Assigned task:
The answer must be one number: how many lines of the records contain "leksjon".

Records from a dataset:
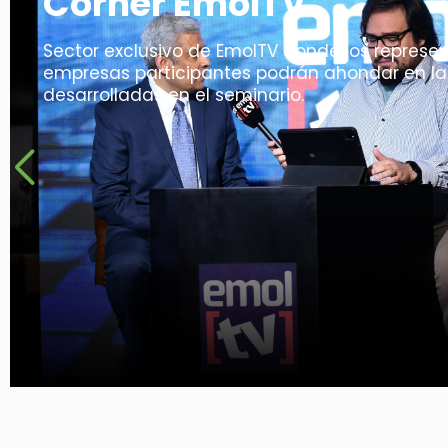
Sector exclusivo de EmolTV donde los represen
empresas participantes podrán ahondar en l
desarrolladas en el seminario.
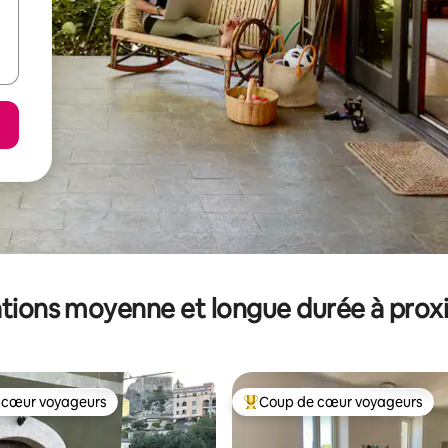
tions moyenne et longue durée à prox
 cœur voyageurs
Coup de cœur voyageurs
 cœur voyageurs
Coups de cœur voyageurs les p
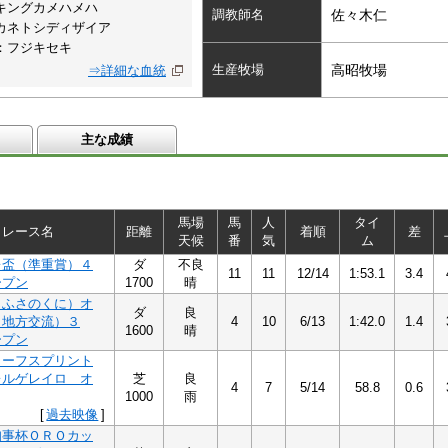
キングカメハメハ
調教師名
佐々木仁
カネトシディザイア
：フジキセキ
生産牧場
高昭牧場
⇒詳細な血統
主な成績
馬場
馬
人
タイ
レース名
距離
着順
差
天候
番
気
ム
レ盃（準重賞）４
ダ
不良
11
11
12/14
1:53.1
3.4
ープン
1700
晴
（ふさのくに）オ
ダ
良
（地方交流）３
4
10
6/13
1:42.0
1.4
1600
晴
ープン
ターフスプリント
レルゲレイロ オ
芝
良
4
7
5/14
58.8
0.6
1000
雨
[
過去映像
]
知事杯ＯＲＯカッ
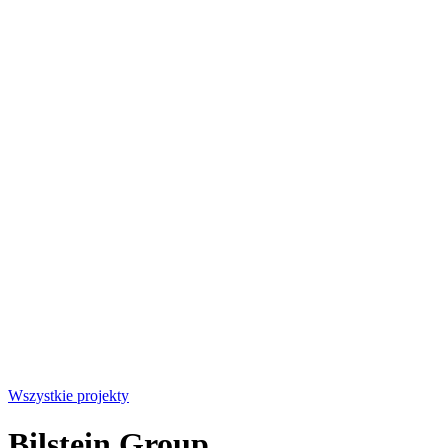
Wszystkie projekty
Bilstein Group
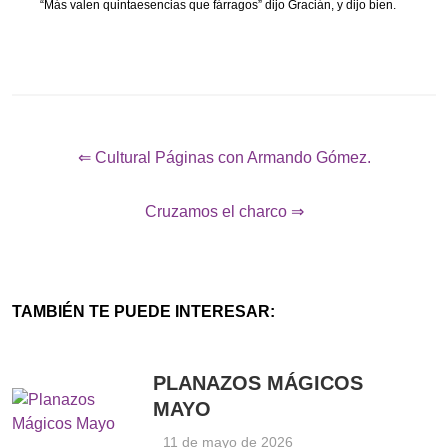
“Más valen quintaesencias que fárragos” dijo Gracián, y dijo bien.
⇐ Cultural Páginas con Armando Gómez.
Cruzamos el charco ⇒
TAMBIÉN TE PUEDE INTERESAR:
PLANAZOS MÁGICOS
MAYO
11 de mayo de 2026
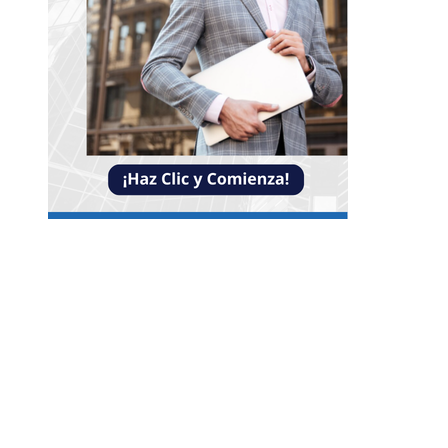
NOTICIAS
Claves para mejorar la inversión y reducir la
fragmentación económica en Bosnia y Herzego
La necesidad de diversificar el turismo en
Montenegro para evitar crisis económicas
La evolución de la diplomacia ambiental desp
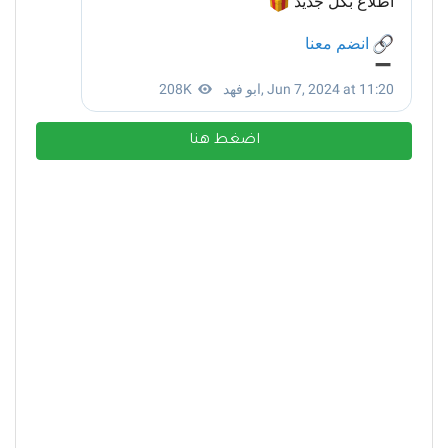
اضغط هنا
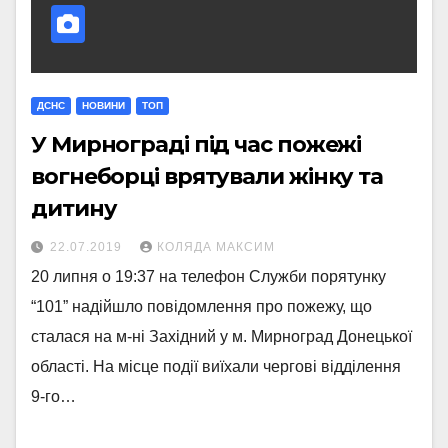
ДСНС
НОВИНИ
ТОП
У Мирнограді під час пожежі
вогнеборці врятували жінку та
дитину
22.07.2019
КОЛЯДА МАКСИМ
20 липня о 19:37 на телефон Служби порятунку
“101” надійшло повідомлення про пожежу, що
сталася на м-ні Західний у м. Мирноград Донецької
області. На місце події виїхали чергові відділення
9-го…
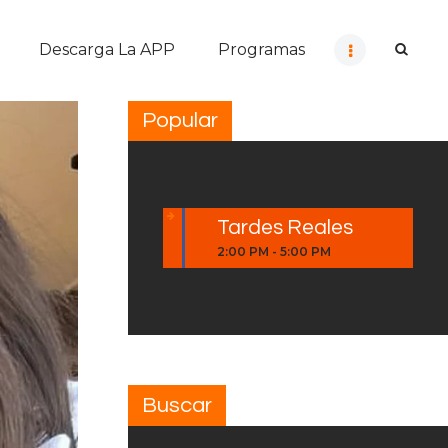
Descarga La APP
Programas
Popular
Tardes Reales
2:00 PM
-
5:00 PM
Buscar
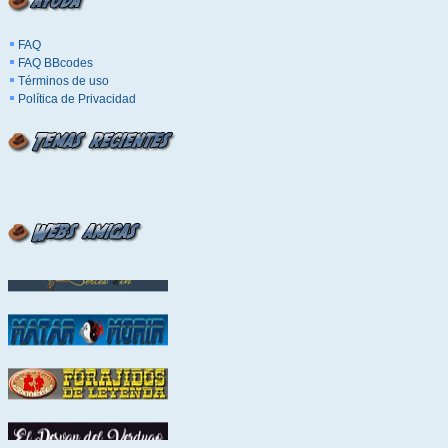
FAQ
FAQ BBcodes
Términos de uso
Política de Privacidad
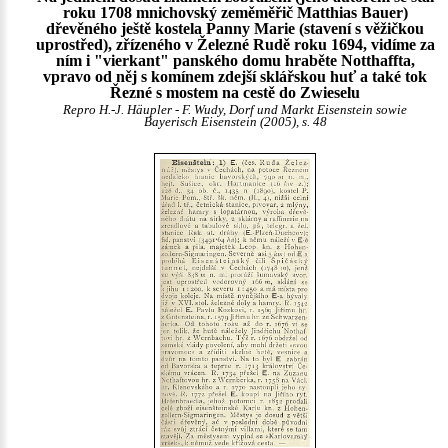
roku 1708 mnichovský zeměměřič Matthias Bauer)
dřevěného ještě kostela Panny Marie (stavení s věžičkou
uprostřed), zřízeného v Železné Rudě roku 1694, vidíme za
ním i "vierkant" panského domu hraběte Notthaffta,
vpravo od něj s komínem zdejší sklářskou huť a také tok
Řezné s mostem na cestě do Zwieselu
Repro H.-J. Häupler - F. Wudy, Dorf und Markt Eisenstein sowie
Bayerisch Eisenstein (2005), s. 48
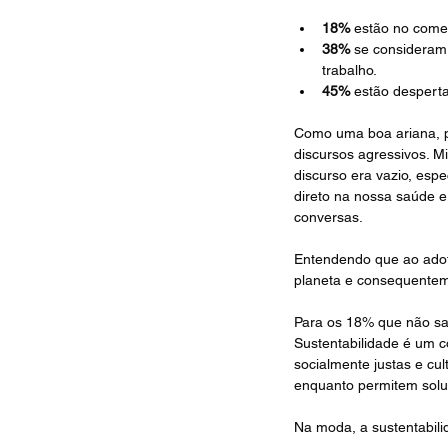
18%
 estão no come
38%
 se consideram
trabalho.
45%
 estão despert
Como uma boa ariana, p
discursos agressivos. M
discurso era vazio, esp
direto na nossa saúde e
conversas. 
Entendendo que ao adot
planeta e consequenteme
Para os 18% que não sab
Sustentabilidade é um c
socialmente justas e cul
enquanto permitem solu
Na moda, a sustentabili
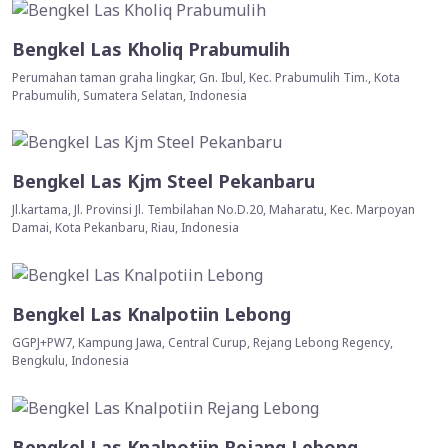
Bengkel Las Kholiq Prabumulih
Perumahan taman graha lingkar, Gn. Ibul, Kec. Prabumulih Tim., Kota
Prabumulih, Sumatera Selatan, Indonesia
Bengkel Las Kjm Steel Pekanbaru
Jl.kartama, Jl. Provinsi Jl. Tembilahan No.D.20, Maharatu, Kec. Marpoyan
Damai, Kota Pekanbaru, Riau, Indonesia
Bengkel Las Knalpotiin Lebong
GGPJ+PW7, Kampung Jawa, Central Curup, Rejang Lebong Regency,
Bengkulu, Indonesia
Bengkel Las Knalpotiin Rejang Lebong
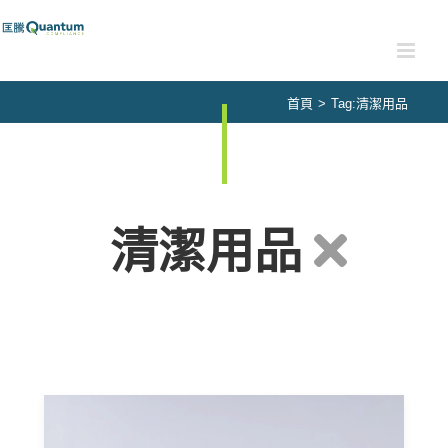
Skip
to
content
首頁
>
Tag:
清潔用品
清潔用品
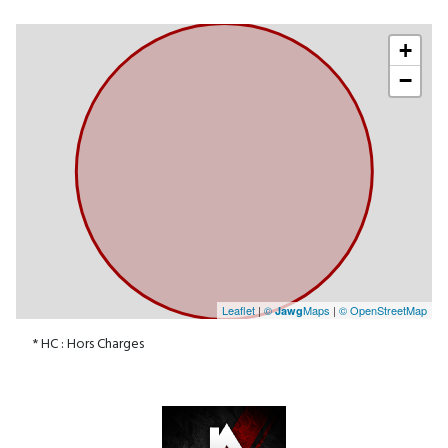
+
−
Leaflet
|
©
Maps
|
© OpenStreetMap
Jawg
* HC : Hors Charges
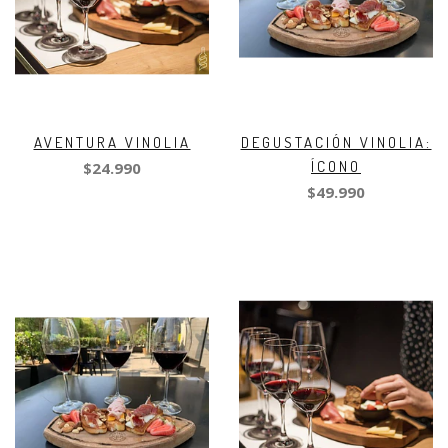
AVENTURA VINOLIA
DEGUSTACIÓN VINOLIA:
ÍCONO
$24.990
$49.990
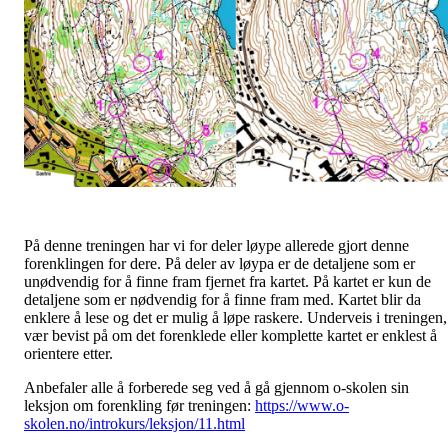
På denne treningen har vi for deler løype allerede gjort denne
forenklingen for dere. På deler av løypa er de detaljene som er
unødvendig for å finne fram fjernet fra kartet. På kartet er kun de
detaljene som er nødvendig for å finne fram med. Kartet blir da
enklere å lese og det er mulig å løpe raskere. Underveis i treningen,
vær bevist på om det forenklede eller komplette kartet er enklest å
orientere etter.
Anbefaler alle å forberede seg ved å gå gjennom o-skolen sin
leksjon om forenkling før treningen:
https://www.o-
skolen.no/introkurs/leksjon/11.html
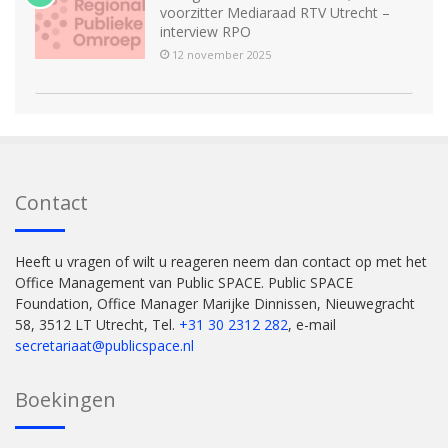
voorzitter Mediaraad RTV Utrecht –
interview RPO
12 november 2025
Contact
Heeft u vragen of wilt u reageren neem dan contact op met het
Office Management van Public SPACE. Public SPACE
Foundation, Office Manager Marijke Dinnissen, Nieuwegracht
58, 3512 LT Utrecht, Tel.
+31 30 2312 282
, e-mail
secretariaat@publicspace.nl
Boekingen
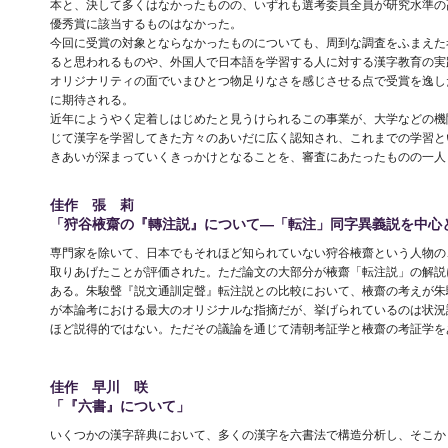
本と、決して多くはなかったものの、いずれも選考委員全員が研究水準の
優秀賞に該当するものはなかった。
今回に受賞の対象とならなかったものについても、周到な調査をふまえた
ると思われるものや、外国人で日本語を学習する人に対する漢字教育の実
オリジナリティの面でいまひとつ物足りなさを感じさせる点で受賞を逸し
に期待される。
近年にようやく定着しはじめたと見うけられるこの事業が、大学などの機
じて漢字を学習してきた方々のあいだに広く認知され、これまでの学習と
きあいが深まっていくきっかけとなることを、審査にあたったものの一人
佳作 張 莉
「狩谷棭齋の『轉注説』について―「転注」同字異義説を中心
専門家を除いて、日本でもそれほど知られていない狩谷棭齋という人物の
取りあげたことが評価された。ただ論文の大部分が棭齋「転注説」の解説
ある。朱駿聲『説文通訓定聲』転注説との比較において、棭齋の考えが朱
が本論考における最大のオリジナルな指摘だが、挙げられているのは状況
ほど説得的ではない。ただその議論を通じて清朝考証学と棭齋の考証学を
佳作 早川 咲
「『六書』について」
いくつかの漢字辞典において、多くの漢字を六書法で構造分析し、そこか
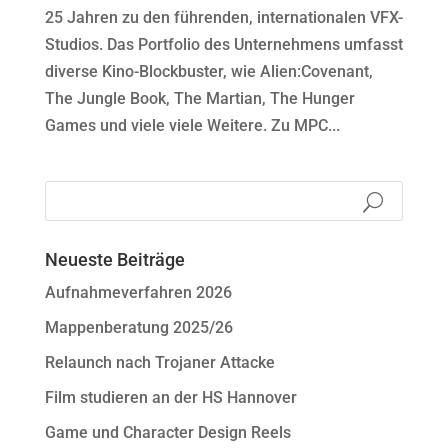
25 Jahren zu den führenden, internationalen VFX-
Studios. Das Portfolio des Unternehmens umfasst
diverse Kino-Blockbuster, wie Alien:Covenant,
The Jungle Book, The Martian, The Hunger
Games und viele viele Weitere. Zu MPC...
Neueste Beiträge
Aufnahmeverfahren 2026
Mappenberatung 2025/26
Relaunch nach Trojaner Attacke
Film studieren an der HS Hannover
Game und Character Design Reels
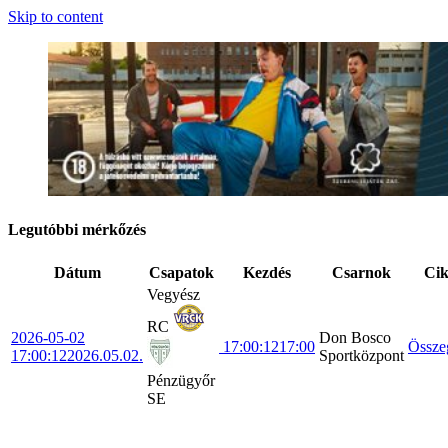
Skip to content
Legutóbbi mérkőzés
Dátum
Csapatok
Kezdés
Csarnok
Ci
Vegyész
RC
2026-05-02
Don Bosco
17:00:12
17:00
Össze
17:00:12
2026.05.02.
Sportközpont
Pénzügyőr
SE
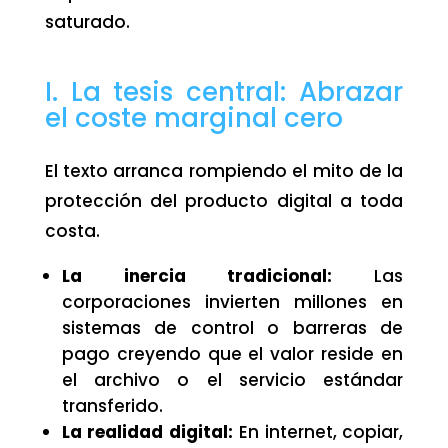
saturado.
I. La tesis central: Abrazar
el coste marginal cero
El texto arranca rompiendo el mito de la
protección del producto digital a toda
costa.
La inercia tradicional:
Las
corporaciones invierten millones en
sistemas de control o barreras de
pago creyendo que el valor reside en
el archivo o el servicio estándar
transferido.
La realidad digital:
En internet, copiar,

Exercise answer:
2